I’m not one of the 315,000 Ryanair passengers to suffer a flight cancellation or one of the 16 million or so Ryanair customers due to fly between now and the end of October uncertain whether my flight might be cancelled at short notice.
So I confess to rather enjoying watching Michael O’Leary, deep in a hole this week, digging furiously.
The timing of Ryanair’s screw up on pilot rostering, so close to the company’s annual general meeting (AGM), was only one of the serial howlers in the past seven days.
How can an operation with 430 aircraft, most in the air eight-plus times a day, get its scheduling so wrong that six weeks from the end of the summer season it risks breaching regulations on pilots’ maximum flying hours?
Oh, for a film crew – or a mole with a mobile – to have captured the moment last Friday when a lawyer, presumably, told O’Leary: “No, we can’t do this. The pilots have to take their leave. We’ll be operating illegally. We’ll be grounded.”
The announcement of the resulting 2,000-plus cancelled flights, late last Friday afternoon, was a classic of its kind – sneaked out, barely noticeable and therefore barely noticed at first.
It was drafted as though a small clarifying follow-up to a previous announcement about improving punctuality at the carrier that is “always getting better”.
“Ryanair to cancel less than 2% of flights over next 6 weeks to improve punctuality” it declared. What good news.
Why the need to improve punctuality? “A combination of air traffic control delays and strikes, [and] weather disruptions and the impact of increased holiday allocations to pilots and cabin crew.”
So the delays were only partly due to Ryanair’s cockpit cock-up and that was only due to the always-getting-better holiday allocations to staff.
To make sure we got it, the release repeated: “These tighter crew numbers and the impact of ATC capacity restrictions in the UK, Germany and Spain as well as French ATC strikes and adverse weather (thunderstorms) have given rise to significant delays in recent weeks.”
So nothing to do with Ryanair operating too tight a schedule with too-few staff then.
That was the hole, and O’Leary jumped in to shovel and shovel, to widen and deepen it throughout this week.
His latest contribution, at Thursdays’ AGM, was to threaten his own pilots when you might think he would be seeking their cooperation.
Ryanair would take back a week of the pilots’ annual leave, O’Leary told Ryanair shareholders, insisting: “We don’t need their agreement.”
Then perhaps realising he was in a hole with a shovel, O’Leary added: “We are not going back to gung-ho management.” He has, after all, read the ‘always getting better’ marketing material.
Unfortunately for Ryanair, he appears to have confirmed what many in the industry suspected – that ‘always getting better’ is window dressing, mere cosmetics, and the reality of Ryanair is what it has always been.
You pay a cheap price for a cheap product and if you don’t like it, you can f . . . off.
O’Leary used to glory in displaying this attitude to passengers who need a wheelchair or fail to check in before reaching the airport.
He balked at so much as using the C word for customers until convinced as part of the ‘always getting better’ programme.
Three years of patient plugging the ‘always’ mantra appeared to have a mellowing effect on O’Leary and Ryanair – until this week.

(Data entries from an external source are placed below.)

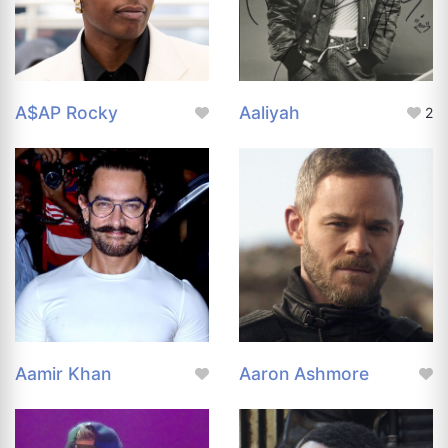
A$AP Rocky
Aaliyah
2
Aamir Khan
Aaron Ashmore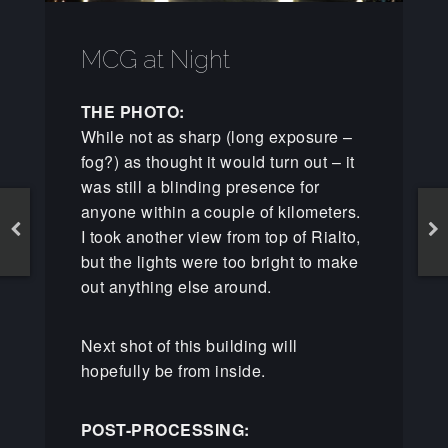
MCG at Night
THE PHOTO:
While not as sharp (long exposure –
fog?) as thought it would turn out – it
was still a blinding presence for
anyone within a couple of kilometers.
I took another view from top of Rialto,
but the lights were too bright to make
out anything else around.
Next shot of this building will
hopefully be from inside.
POST-PROCESSING: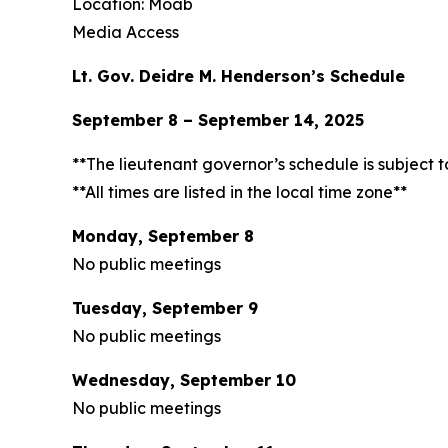
Location: Moab
Media Access
Lt. Gov. Deidre M. Henderson’s Schedule
September 8 – September 14, 2025
**The lieutenant governor’s schedule is subject 
**All times are listed in the local time zone**
Monday, September 8
No public meetings
Tuesday, September 9
No public meetings
Wednesday, September 10
No public meetings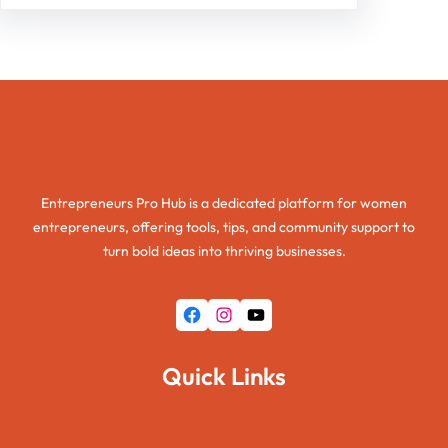
Entrepreneurs Pro Hub
Entrepreneurs Pro Hub is a dedicated platform for women
entrepreneurs, offering tools, tips, and community support to
turn bold ideas into thriving businesses.
Facebook
Instagram
YouTube
Quick Links
Home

But at a press conference in London earlier this month, O’Leary suggested that any shareholders unimpressed by his hefty pay, pension and bonus package could “sell their shares and fuck off”.

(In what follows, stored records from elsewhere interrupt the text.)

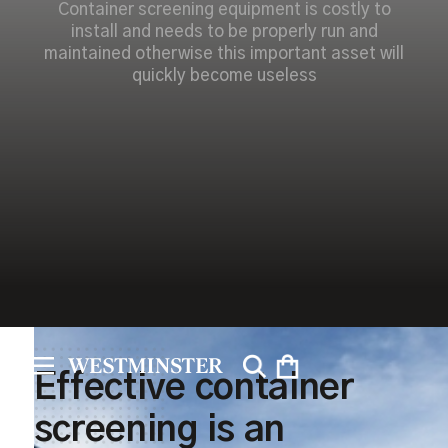
Container screening equipment is costly to
install and needs to be properly run and
maintained otherwise this important asset will
quickly become useless
Effective container
screening is an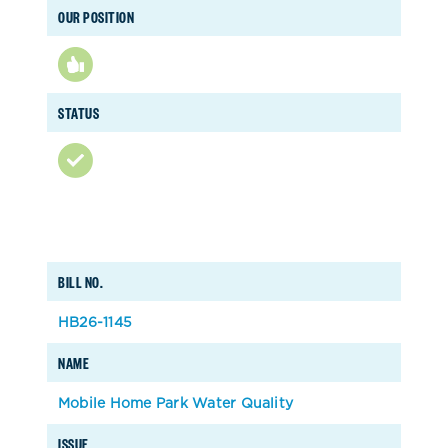
OUR POSITION
STATUS
BILL NO.
HB26-1145
NAME
Mobile Home Park Water Quality
ISSUE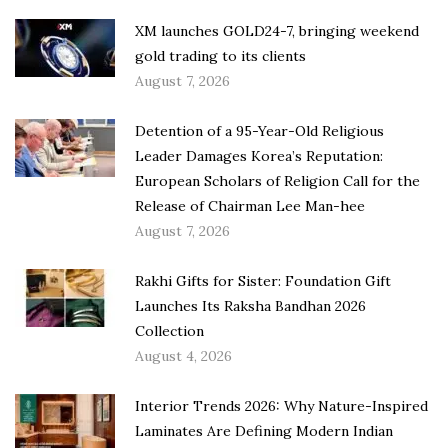
XM launches GOLD24-7, bringing weekend
gold trading to its clients
August 7, 2026
Detention of a 95-Year-Old Religious
Leader Damages Korea’s Reputation:
European Scholars of Religion Call for the
Release of Chairman Lee Man-hee
August 7, 2026
Rakhi Gifts for Sister: Foundation Gift
Launches Its Raksha Bandhan 2026
Collection
August 4, 2026
Interior Trends 2026: Why Nature-Inspired
Laminates Are Defining Modern Indian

His message to Ryanair pilots who dare to refuse a €22,000 bonus and pay rise because they would prefer an improved contract this week appeared similar.
Whatever the fall-out in the next few days, I doubt Ryanair will be damaged long-term or that O’Leary will be under pressure to go. He is Ryanair.

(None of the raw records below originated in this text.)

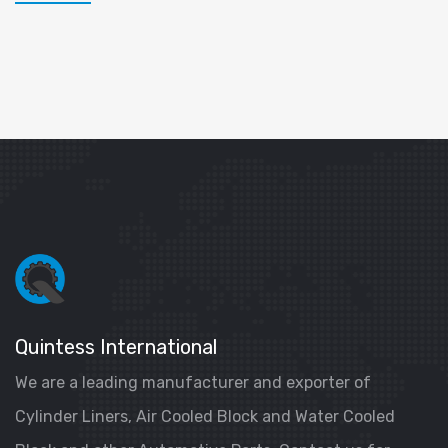
Quintess International
We are a leading manufacturer and exporter of
Cylinder Liners, Air Cooled Block and Water Cooled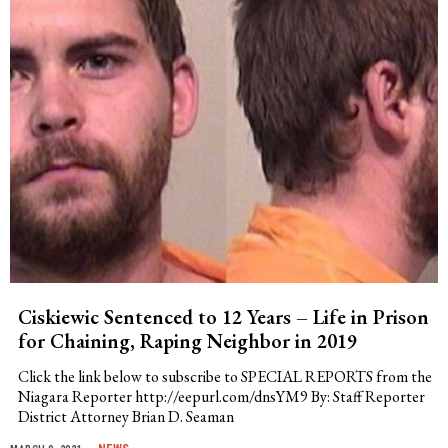
Ciskiewic Sentenced to 12 Years – Life in Prison
for Chaining, Raping Neighbor in 2019
Click the link below to subscribe to SPECIAL REPORTS from the
Niagara Reporter http://eepurl.com/dnsYM9 By: Staff Reporter
District Attorney Brian D. Seaman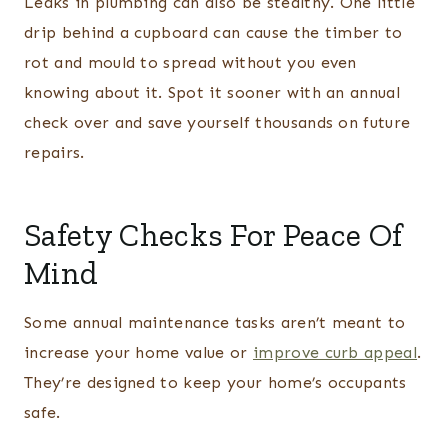
Leaks in plumbing can also be stealthy. One little
drip behind a cupboard can cause the timber to
rot and mould to spread without you even
knowing about it. Spot it sooner with an annual
check over and save yourself thousands on future
repairs.
Safety Checks For Peace Of
Mind
Some annual maintenance tasks aren’t meant to
increase your home value or
improve curb appeal
.
They’re designed to keep your home’s occupants
safe.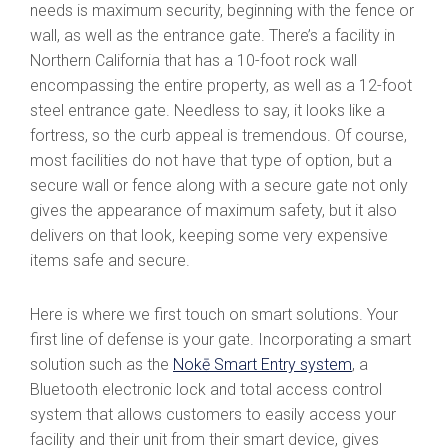
needs is maximum security, beginning with the fence or
wall, as well as the entrance gate. There’s a facility in
Northern California that has a 10-foot rock wall
encompassing the entire property, as well as a 12-foot
steel entrance gate. Needless to say, it looks like a
fortress, so the curb appeal is tremendous. Of course,
most facilities do not have that type of option, but a
secure wall or fence along with a secure gate not only
gives the appearance of maximum safety, but it also
delivers on that look, keeping some very expensive
items safe and secure.
Here is where we first touch on smart solutions. Your
first line of defense is your gate. Incorporating a smart
solution such as the
Nokē Smart Entry system
, a
Bluetooth electronic lock and total access control
system that allows customers to easily access your
facility and their unit from their smart device, gives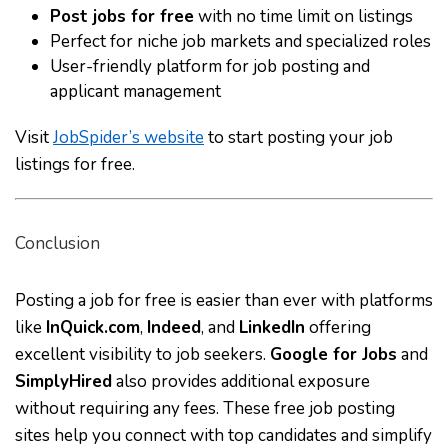
Post jobs for free
with no time limit on listings
Perfect for niche job markets and specialized roles
User-friendly platform for job posting and
applicant management
Visit
JobSpider’s website
to start posting your job
listings for free.
Conclusion
Posting a job for free is easier than ever with platforms
like
InQuick.com
,
Indeed
, and
LinkedIn
offering
excellent visibility to job seekers.
Google for Jobs
and
SimplyHired
also provides additional exposure
without requiring any fees. These free job posting
sites help you connect with top candidates and simplify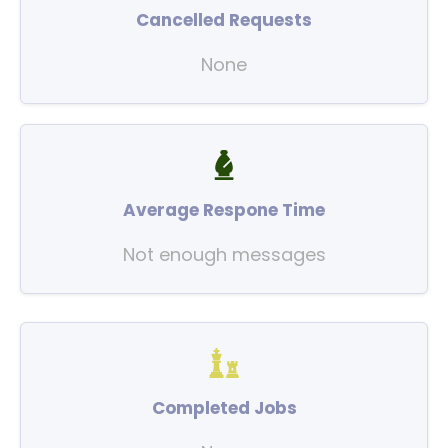
Cancelled Requests
None
Average Respone Time
Not enough messages
Completed Jobs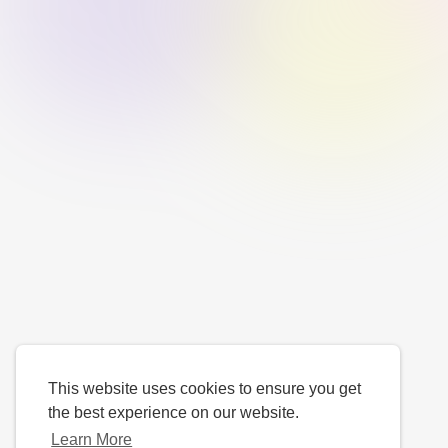
This website uses cookies to ensure you get
the best experience on our website.
Learn More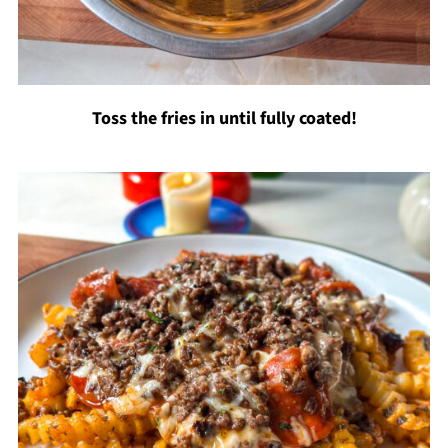
Toss the fries in until fully coated!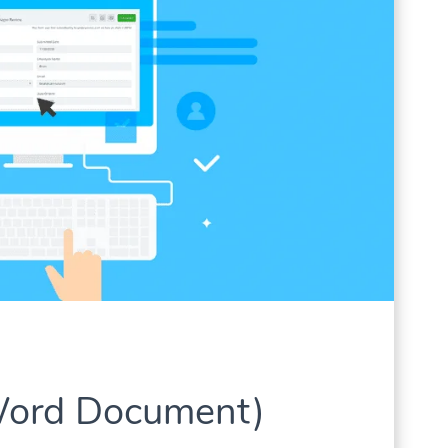
Word Document)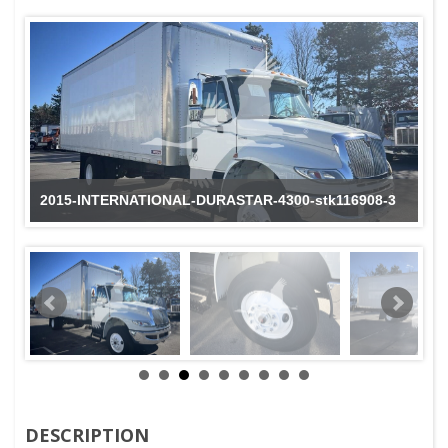
2015-INTERNATIONAL-DURASTAR-4300-stk116908-3
DESCRIPTION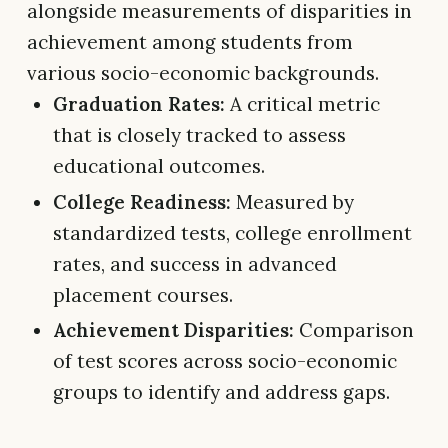
alongside measurements of disparities in
achievement among students from
various socio-economic backgrounds.
Graduation Rates:
A critical metric
that is closely tracked to assess
educational outcomes.
College Readiness:
Measured by
standardized tests, college enrollment
rates, and success in advanced
placement courses.
Achievement Disparities:
Comparison
of test scores across socio-economic
groups to identify and address gaps.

Analysts may wring their hands, but the €25 million cost of rebooking and compensating 315,000 passengers won’t dent Ryanair’s profits. The carrier made in excess of €1.3 billion in the 12 months to March.
Even with the €100 million bill that the European Court of Justice ruling on Ryanair contracts last week is forecast to cost the carrier, it won’t shave 10% off the airline’s profits.
But perhaps it will make a proportion of Ryanair passengers pause for thought before making a booking in future.
O’Leary is a witty, and can be a charming, man. But his attitude to those who buy his ‘cheap’ fares and operate his aircraft now lie revealed.
In his view, they – and you, if you fly Ryanair – can all f . . . off.